#### Collected data:
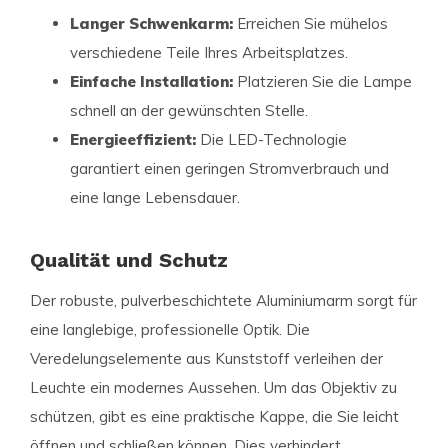
Langer Schwenkarm:
Erreichen Sie mühelos
verschiedene Teile Ihres Arbeitsplatzes.
Einfache Installation:
Platzieren Sie die Lampe
schnell an der gewünschten Stelle.
Energieeffizient:
Die LED-Technologie
garantiert einen geringen Stromverbrauch und
eine lange Lebensdauer.
Qualität und Schutz
Der robuste, pulverbeschichtete Aluminiumarm sorgt für
eine langlebige, professionelle Optik. Die
Veredelungselemente aus Kunststoff verleihen der
Leuchte ein modernes Aussehen. Um das Objektiv zu
schützen, gibt es eine praktische Kappe, die Sie leicht
öffnen und schließen können. Dies verhindert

#### Your assignment:
The answer must be an exact reproduction of the records, with every picture left out.

#### Response to the task:
Langer Schwenkarm:
Erreichen Sie mühelos
verschiedene Teile Ihres Arbeitsplatzes.
Einfache Installation:
Platzieren Sie die Lampe
schnell an der gewünschten Stelle.
Energieeffizient:
Die LED-Technologie
garantiert einen geringen Stromverbrauch und
eine lange Lebensdauer.
Qualität und Schutz
Der robuste, pulverbeschichtete Aluminiumarm sorgt für
eine langlebige, professionelle Optik. Die
Veredelungselemente aus Kunststoff verleihen der
Leuchte ein modernes Aussehen. Um das Objektiv zu
schützen, gibt es eine praktische Kappe, die Sie leicht
öffnen und schließen können. Dies verhindert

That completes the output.